An exact transcript of every entry is required, without any of the pictures.

---------- Data for processing

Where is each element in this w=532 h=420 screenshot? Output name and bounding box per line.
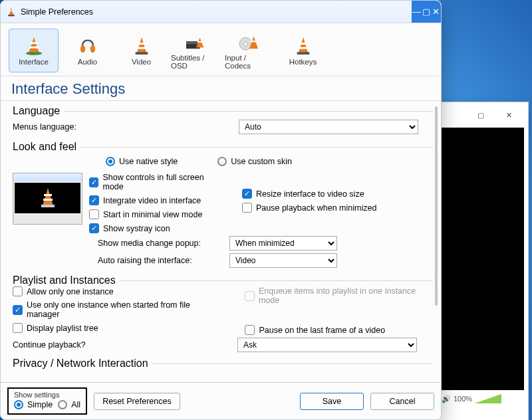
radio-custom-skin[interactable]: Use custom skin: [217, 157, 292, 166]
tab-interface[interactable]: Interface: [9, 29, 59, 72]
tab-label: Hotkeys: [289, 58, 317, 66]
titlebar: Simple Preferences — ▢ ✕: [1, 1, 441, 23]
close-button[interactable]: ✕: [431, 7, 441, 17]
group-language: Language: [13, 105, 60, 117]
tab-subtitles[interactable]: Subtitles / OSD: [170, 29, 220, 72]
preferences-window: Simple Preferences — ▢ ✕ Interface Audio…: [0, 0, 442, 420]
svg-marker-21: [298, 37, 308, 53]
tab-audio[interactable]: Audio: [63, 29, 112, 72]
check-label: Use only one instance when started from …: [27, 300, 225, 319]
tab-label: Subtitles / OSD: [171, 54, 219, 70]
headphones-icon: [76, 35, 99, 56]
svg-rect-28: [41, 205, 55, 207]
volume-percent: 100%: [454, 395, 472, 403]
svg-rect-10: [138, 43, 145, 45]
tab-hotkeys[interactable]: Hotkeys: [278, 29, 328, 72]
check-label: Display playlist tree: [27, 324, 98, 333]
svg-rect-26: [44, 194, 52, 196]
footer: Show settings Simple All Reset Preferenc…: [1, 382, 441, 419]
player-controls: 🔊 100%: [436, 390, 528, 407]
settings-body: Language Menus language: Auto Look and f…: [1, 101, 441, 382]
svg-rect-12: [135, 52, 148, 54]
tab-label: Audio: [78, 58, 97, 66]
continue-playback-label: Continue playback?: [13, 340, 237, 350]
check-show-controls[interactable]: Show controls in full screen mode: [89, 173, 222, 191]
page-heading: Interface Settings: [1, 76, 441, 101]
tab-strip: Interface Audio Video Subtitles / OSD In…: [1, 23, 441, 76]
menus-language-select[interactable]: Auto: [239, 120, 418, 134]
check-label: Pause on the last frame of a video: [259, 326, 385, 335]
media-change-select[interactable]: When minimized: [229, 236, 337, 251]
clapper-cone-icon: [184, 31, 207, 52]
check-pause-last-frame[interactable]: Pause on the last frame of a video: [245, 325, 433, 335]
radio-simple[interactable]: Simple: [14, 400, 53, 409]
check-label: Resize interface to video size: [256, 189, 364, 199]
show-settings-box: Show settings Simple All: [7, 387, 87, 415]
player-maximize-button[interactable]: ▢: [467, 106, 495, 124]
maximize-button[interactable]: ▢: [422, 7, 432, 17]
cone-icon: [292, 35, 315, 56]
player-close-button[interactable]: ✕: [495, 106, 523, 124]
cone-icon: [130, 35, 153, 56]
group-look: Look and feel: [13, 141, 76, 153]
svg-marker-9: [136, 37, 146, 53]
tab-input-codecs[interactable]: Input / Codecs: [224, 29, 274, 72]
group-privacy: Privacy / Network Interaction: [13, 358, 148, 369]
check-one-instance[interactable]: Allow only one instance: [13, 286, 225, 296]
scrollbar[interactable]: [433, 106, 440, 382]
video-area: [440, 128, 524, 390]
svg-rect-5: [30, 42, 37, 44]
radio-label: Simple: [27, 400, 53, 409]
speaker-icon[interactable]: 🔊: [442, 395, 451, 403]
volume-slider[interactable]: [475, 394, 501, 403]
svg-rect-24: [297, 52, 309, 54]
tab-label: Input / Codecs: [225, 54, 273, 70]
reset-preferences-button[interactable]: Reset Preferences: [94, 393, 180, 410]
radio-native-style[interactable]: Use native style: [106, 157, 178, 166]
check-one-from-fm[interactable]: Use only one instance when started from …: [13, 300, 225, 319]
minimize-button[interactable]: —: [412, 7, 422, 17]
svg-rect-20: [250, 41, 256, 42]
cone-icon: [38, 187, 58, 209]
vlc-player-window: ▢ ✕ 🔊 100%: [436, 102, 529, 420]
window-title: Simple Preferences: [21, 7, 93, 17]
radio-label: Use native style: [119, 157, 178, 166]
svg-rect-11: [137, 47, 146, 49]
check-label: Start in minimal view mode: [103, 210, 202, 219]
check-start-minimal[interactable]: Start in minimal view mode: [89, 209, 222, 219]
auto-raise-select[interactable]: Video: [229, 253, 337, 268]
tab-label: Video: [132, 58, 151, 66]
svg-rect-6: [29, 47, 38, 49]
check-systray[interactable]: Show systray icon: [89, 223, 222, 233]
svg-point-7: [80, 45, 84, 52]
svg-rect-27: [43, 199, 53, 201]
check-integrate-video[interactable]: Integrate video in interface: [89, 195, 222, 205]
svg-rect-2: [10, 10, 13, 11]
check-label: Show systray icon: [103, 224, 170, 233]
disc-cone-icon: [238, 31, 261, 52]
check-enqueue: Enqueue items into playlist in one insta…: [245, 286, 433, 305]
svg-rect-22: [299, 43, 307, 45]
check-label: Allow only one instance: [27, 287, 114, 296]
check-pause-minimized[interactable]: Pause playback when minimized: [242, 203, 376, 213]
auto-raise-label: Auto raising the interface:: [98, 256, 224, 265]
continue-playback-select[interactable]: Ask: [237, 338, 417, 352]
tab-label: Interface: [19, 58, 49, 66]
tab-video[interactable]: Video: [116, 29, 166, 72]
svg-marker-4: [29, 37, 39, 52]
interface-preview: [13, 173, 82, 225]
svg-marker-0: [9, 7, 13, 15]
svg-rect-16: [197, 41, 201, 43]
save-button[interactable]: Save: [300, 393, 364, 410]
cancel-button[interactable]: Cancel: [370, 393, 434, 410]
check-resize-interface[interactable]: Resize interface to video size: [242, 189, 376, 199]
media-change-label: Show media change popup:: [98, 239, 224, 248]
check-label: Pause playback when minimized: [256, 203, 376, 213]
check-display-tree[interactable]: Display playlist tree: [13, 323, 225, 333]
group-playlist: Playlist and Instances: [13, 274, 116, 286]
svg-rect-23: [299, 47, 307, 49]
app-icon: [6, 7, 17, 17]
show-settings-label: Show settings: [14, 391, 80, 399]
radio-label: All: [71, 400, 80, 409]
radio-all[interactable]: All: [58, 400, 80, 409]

--------------------

Exercise solution
Where is each element in this w=532 h=420 screenshot? Output name and bounding box per line.
radio-custom-skin[interactable]: Use custom skin: [217, 157, 292, 166]
tab-interface[interactable]: Interface: [9, 29, 59, 72]
tab-label: Hotkeys: [289, 58, 317, 66]
titlebar: Simple Preferences — ▢ ✕: [1, 1, 441, 23]
close-button[interactable]: ✕: [431, 7, 441, 17]
group-language: Language: [13, 105, 60, 117]
tab-subtitles[interactable]: Subtitles / OSD: [170, 29, 220, 72]
preferences-window: Simple Preferences — ▢ ✕ Interface Audio…: [0, 0, 442, 420]
svg-marker-21: [298, 37, 308, 53]
tab-audio[interactable]: Audio: [63, 29, 112, 72]
check-label: Use only one instance when started from …: [27, 300, 225, 319]
tab-label: Subtitles / OSD: [171, 54, 219, 70]
headphones-icon: [76, 35, 99, 56]
svg-rect-28: [41, 205, 55, 207]
volume-percent: 100%: [454, 395, 472, 403]
svg-rect-10: [138, 43, 145, 45]
tab-hotkeys[interactable]: Hotkeys: [278, 29, 328, 72]
check-label: Display playlist tree: [27, 324, 98, 333]
svg-rect-26: [44, 194, 52, 196]
footer: Show settings Simple All Reset Preferenc…: [1, 382, 441, 419]
player-controls: 🔊 100%: [436, 390, 528, 407]
settings-body: Language Menus language: Auto Look and f…: [1, 101, 441, 382]
svg-rect-12: [135, 52, 148, 54]
tab-label: Audio: [78, 58, 97, 66]
continue-playback-label: Continue playback?: [13, 340, 237, 350]
check-show-controls[interactable]: Show controls in full screen mode: [89, 173, 222, 191]
page-heading: Interface Settings: [1, 76, 441, 101]
tab-strip: Interface Audio Video Subtitles / OSD In…: [1, 23, 441, 76]
menus-language-select[interactable]: Auto: [239, 120, 418, 134]
check-label: Pause on the last frame of a video: [259, 326, 385, 335]
media-change-select[interactable]: When minimized: [229, 236, 337, 251]
clapper-cone-icon: [184, 31, 207, 52]
check-pause-last-frame[interactable]: Pause on the last frame of a video: [245, 325, 433, 335]
radio-simple[interactable]: Simple: [14, 400, 53, 409]
check-label: Resize interface to video size: [256, 189, 364, 199]
show-settings-box: Show settings Simple All: [7, 387, 87, 415]
player-maximize-button[interactable]: ▢: [467, 106, 495, 124]
maximize-button[interactable]: ▢: [422, 7, 432, 17]
cone-icon: [292, 35, 315, 56]
player-close-button[interactable]: ✕: [495, 106, 523, 124]
cone-icon: [130, 35, 153, 56]
group-look: Look and feel: [13, 141, 76, 153]
svg-marker-9: [136, 37, 146, 53]
tab-input-codecs[interactable]: Input / Codecs: [224, 29, 274, 72]
group-privacy: Privacy / Network Interaction: [13, 358, 148, 369]
check-one-instance[interactable]: Allow only one instance: [13, 286, 225, 296]
scrollbar[interactable]: [433, 106, 440, 382]
video-area: [440, 128, 524, 390]
svg-rect-5: [30, 42, 37, 44]
radio-label: Simple: [27, 400, 53, 409]
speaker-icon[interactable]: 🔊: [442, 395, 451, 403]
volume-slider[interactable]: [475, 394, 501, 403]
svg-rect-24: [297, 52, 309, 54]
tab-label: Input / Codecs: [225, 54, 273, 70]
reset-preferences-button[interactable]: Reset Preferences: [94, 393, 180, 410]
radio-native-style[interactable]: Use native style: [106, 157, 178, 166]
check-one-from-fm[interactable]: Use only one instance when started from …: [13, 300, 225, 319]
minimize-button[interactable]: —: [412, 7, 422, 17]
svg-rect-20: [250, 41, 256, 42]
cone-icon: [38, 187, 58, 209]
vlc-player-window: ▢ ✕ 🔊 100%: [436, 102, 529, 420]
window-title: Simple Preferences: [21, 7, 93, 17]
radio-label: Use native style: [119, 157, 178, 166]
svg-rect-11: [137, 47, 146, 49]
check-label: Start in minimal view mode: [103, 210, 202, 219]
check-start-minimal[interactable]: Start in minimal view mode: [89, 209, 222, 219]
auto-raise-select[interactable]: Video: [229, 253, 337, 268]
tab-label: Video: [132, 58, 151, 66]
svg-rect-6: [29, 47, 38, 49]
check-systray[interactable]: Show systray icon: [89, 223, 222, 233]
svg-point-7: [80, 45, 84, 52]
svg-rect-27: [43, 199, 53, 201]
check-integrate-video[interactable]: Integrate video in interface: [89, 195, 222, 205]
svg-rect-2: [10, 10, 13, 11]
check-label: Show systray icon: [103, 224, 170, 233]
disc-cone-icon: [238, 31, 261, 52]
check-enqueue: Enqueue items into playlist in one insta…: [245, 286, 433, 305]
svg-rect-22: [299, 43, 307, 45]
check-label: Allow only one instance: [27, 287, 114, 296]
check-pause-minimized[interactable]: Pause playback when minimized: [242, 203, 376, 213]
auto-raise-label: Auto raising the interface:: [98, 256, 224, 265]
continue-playback-select[interactable]: Ask: [237, 338, 417, 352]
tab-label: Interface: [19, 58, 49, 66]
tab-video[interactable]: Video: [116, 29, 166, 72]
svg-marker-4: [29, 37, 39, 52]
interface-preview: [13, 173, 82, 225]
svg-marker-0: [9, 7, 13, 15]
svg-rect-16: [197, 41, 201, 43]
save-button[interactable]: Save: [300, 393, 364, 410]
cancel-button[interactable]: Cancel: [370, 393, 434, 410]
check-resize-interface[interactable]: Resize interface to video size: [242, 189, 376, 199]
media-change-label: Show media change popup:: [98, 239, 224, 248]
check-label: Pause playback when minimized: [256, 203, 376, 213]
check-display-tree[interactable]: Display playlist tree: [13, 323, 225, 333]
group-playlist: Playlist and Instances: [13, 274, 116, 286]
svg-rect-23: [299, 47, 307, 49]
app-icon: [6, 7, 17, 17]
show-settings-label: Show settings: [14, 391, 80, 399]
radio-label: All: [71, 400, 80, 409]
radio-all[interactable]: All: [58, 400, 80, 409]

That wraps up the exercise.